Cela a tout simplement changé la donne. Historiquement, la quasi-totalité des prêts seniors étaient assortis de « maintenance covenants ». En cas de non-respect de l’un des covenants, les prêteurs seniors avaient alors un recours conséquent : en fonction de qui détenait la dette senior, les prêteurs seniors pouvaient agir négativement sur la valeur des fonds propres, et par extension, sur la valeur de la dette junior. Après la crise financière, la structure même des produits a évolué. Les grandes entreprises sont en mesure de financer la tranche senior de leur structure de capital à travers des produits syndiqués, prêts ou obligations, pour lesquelles les covenants financiers ont largement disparu.

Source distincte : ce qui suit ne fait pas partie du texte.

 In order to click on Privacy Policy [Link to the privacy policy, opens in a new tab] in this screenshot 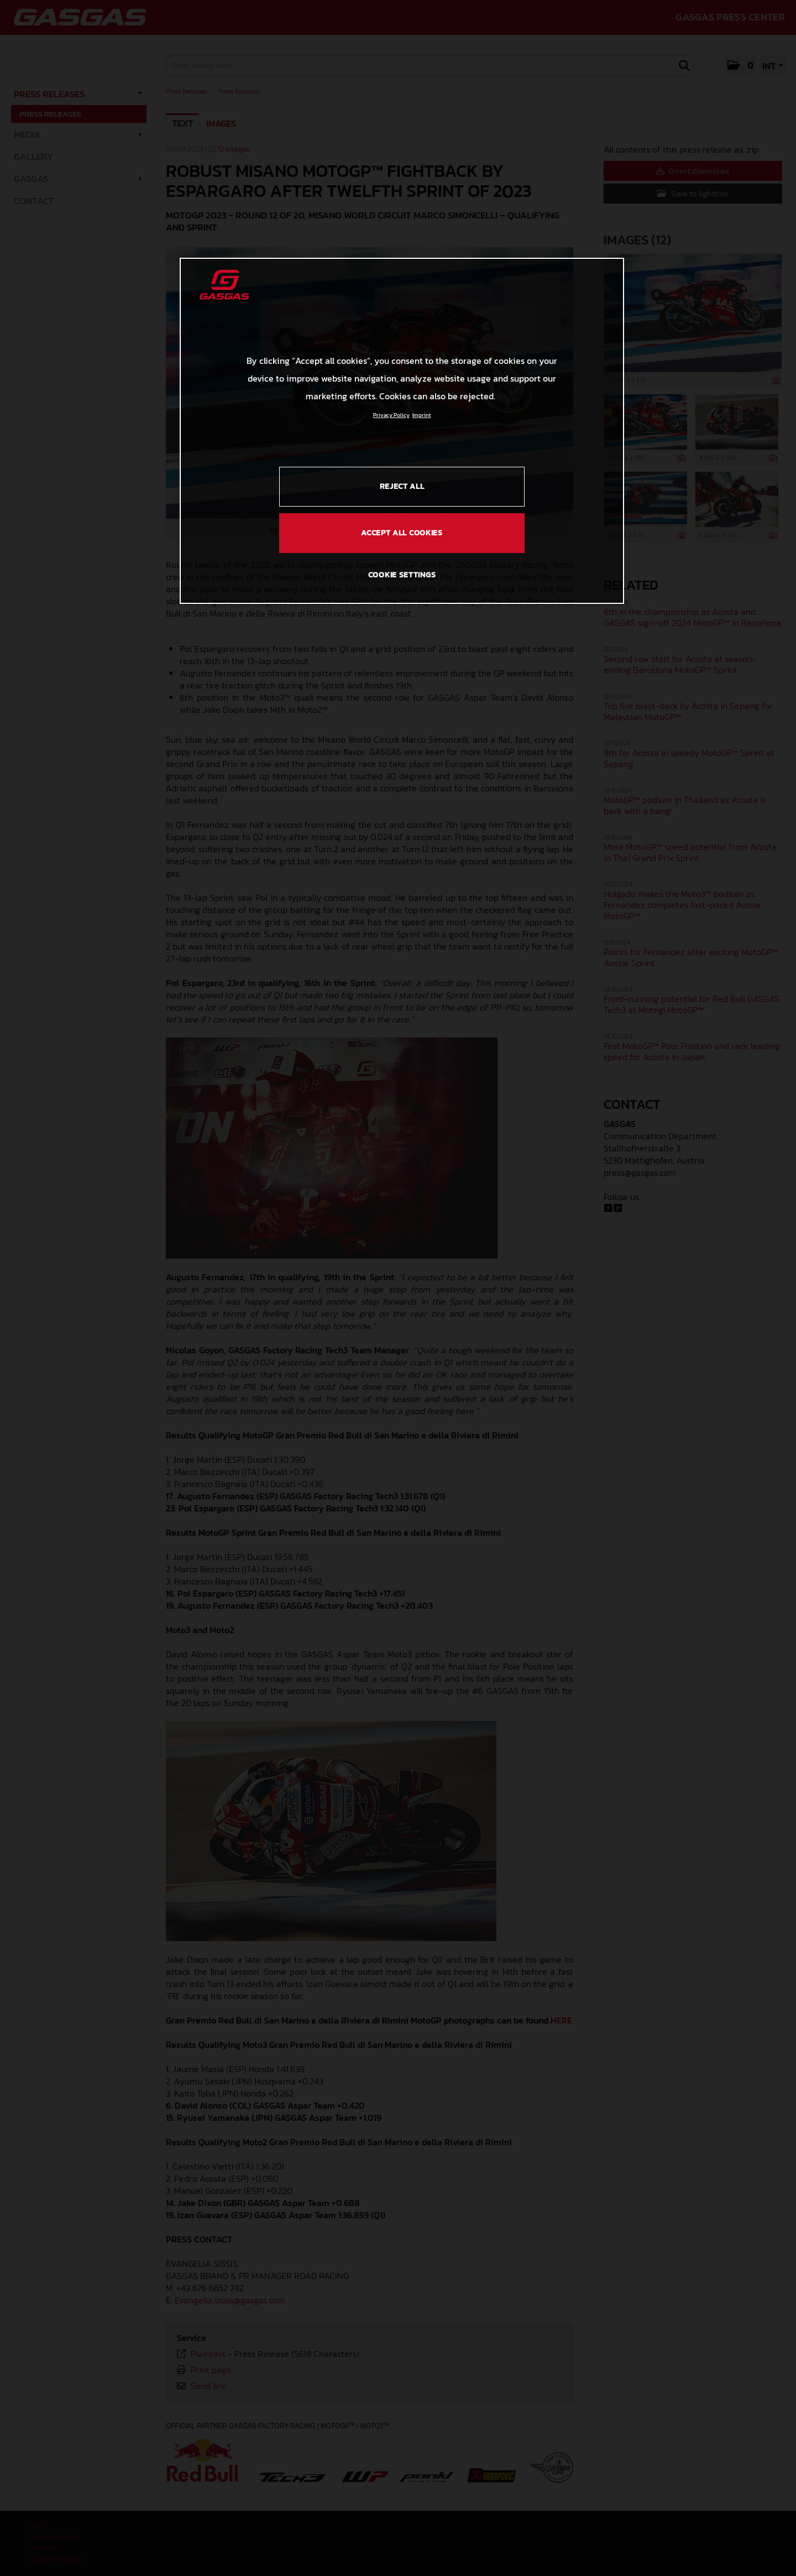 , I will do `click(391, 415)`.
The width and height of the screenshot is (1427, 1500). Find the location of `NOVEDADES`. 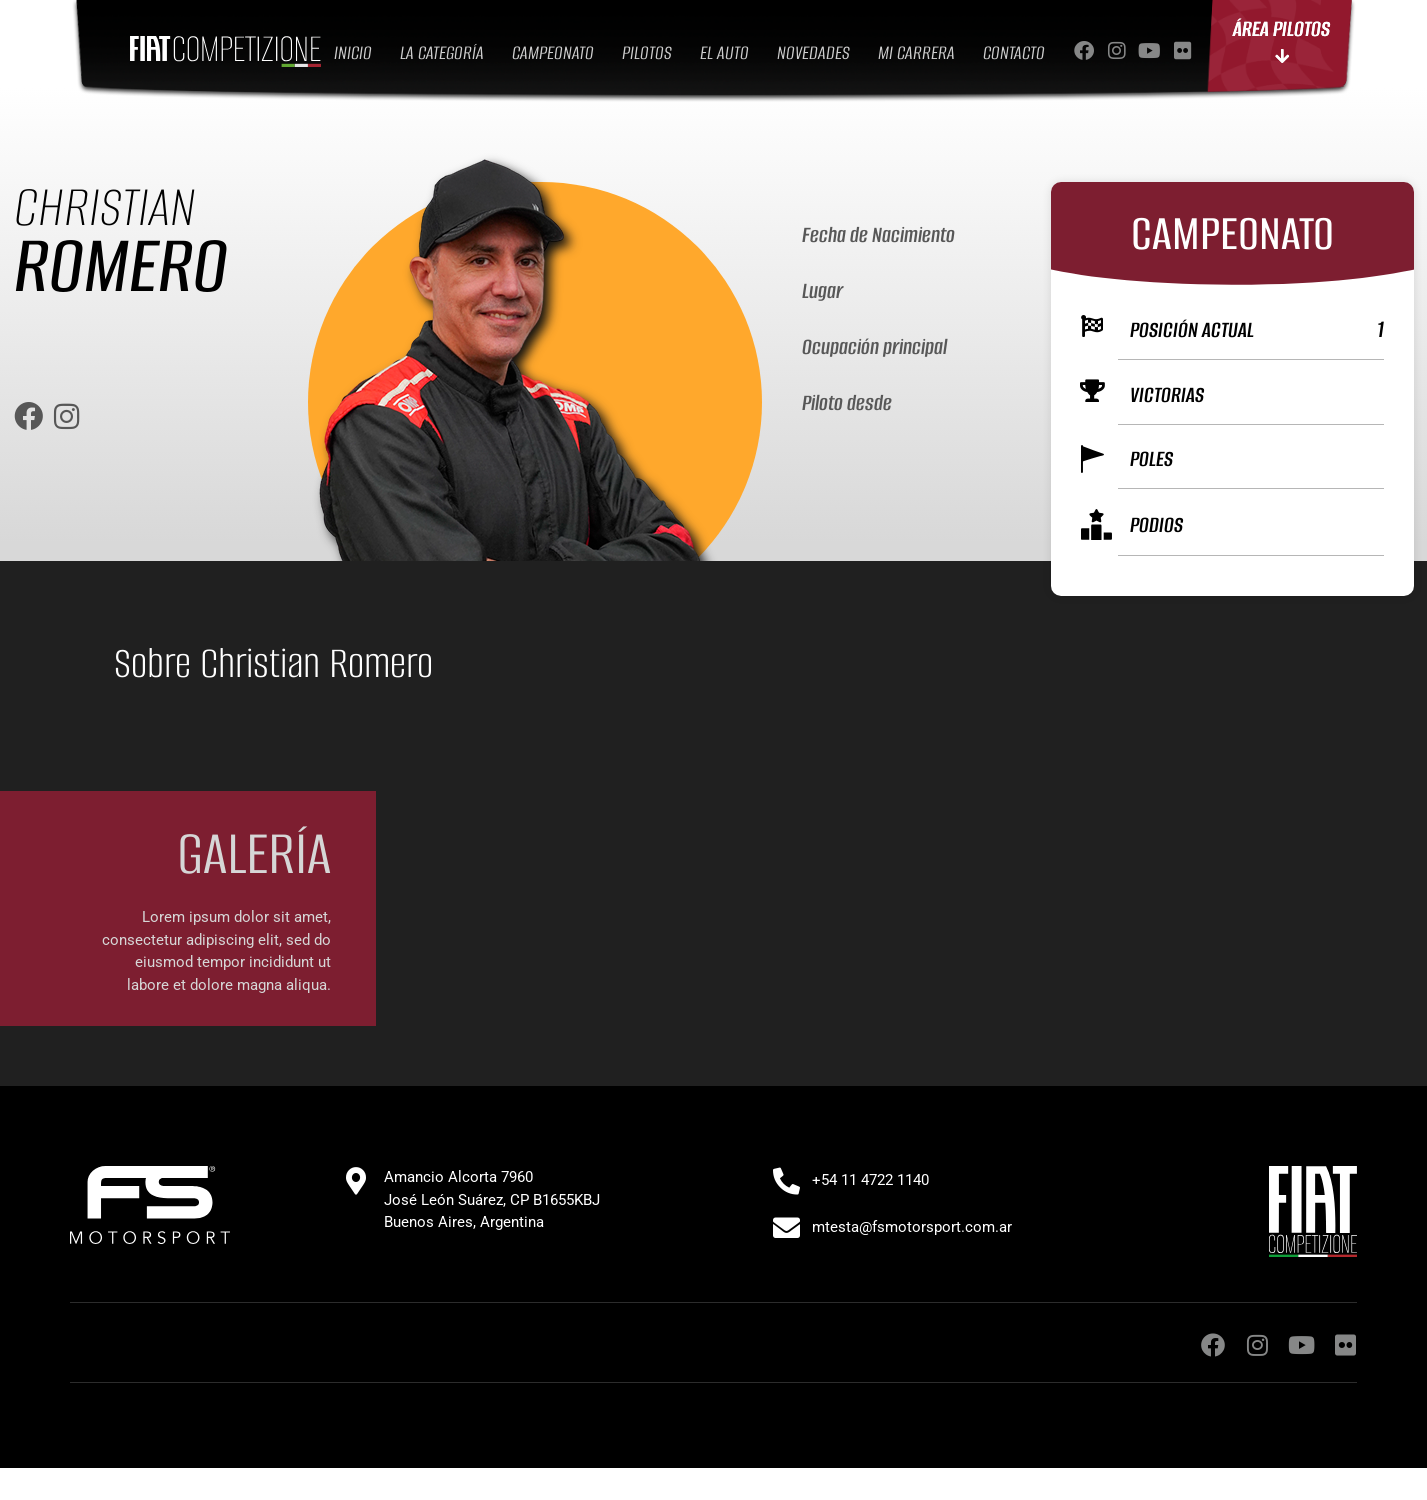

Ainsi, il est aujourd'hui très rare pour les entreprises dont l'EBITDA est supérieur à 100 millions de dollars, de voir leurs prêts de dette senior assortis de maintenance covenants.
Si cette évolution n’est pas bien accueillie par les créanciers seniors, elle marque un changement positif pour les créanciers de dette junior car elle réduit le risque de défaut, d’instabilité de la structure de capital, et donc de restructuration en période de contraction de l’activité et de baisse temporaire des bénéfices.
Nous appelons cela le "paradoxe de la documentation", qui n’est selon nous pas encore bien compris par le marché. Notre rémunération, en tant que prêteurs juniors, est encore liée à une perception du risque antérieure à cette évolution, et nous permet donc de générer une valeur significative pour nos investisseurs par la simple nature de notre classe d’actifs. Nous le faisons de manière disciplinée, en nous en tenant à des secteurs stables et résilients et en sélectionnant de grandes entreprises leaders dans leurs secteurs, dotées d'équipes de management expérimentées et d'un bon alignement des intérêts des parties prenantes.
Que diriez-vous à ceux qui considèrent qu’il est contre-intuitif de faire des prêts en dette privée junior dans le contexte économique actuel ?
Détrompez-vous ! En moyenne, la structure de capital des LBO que nous finançons par le biais de la dette privée junior comprend 30 à 45 % de dette senior, 10 à 20 % de dette junior et surtout 40 à 50 % ou plus d’investissement en actions.
En période de tension macroéconomique, le risque augmente pour tout le monde - que vous soyez un prêteur senior, junior ou un investisseur en actions. Mais étant donné qu’il est presque impossible pour un actionnaire de gagner de l'argent si une entreprise ne peut pas rembourser sa dette, la dette junior apparait beaucoup plus sûre que l’investissement en actions. Bien qu'elle soit plus risquée que la dette senior en raison de sa position dans la structure de capital, il est très rare que la dette senior d'une entreprise soit sûre et que la dette junior ne le soit pas : si un emprunteur a de réels problèmes structurels de performance, alors tous les instruments de dette auront tendance à être impactés.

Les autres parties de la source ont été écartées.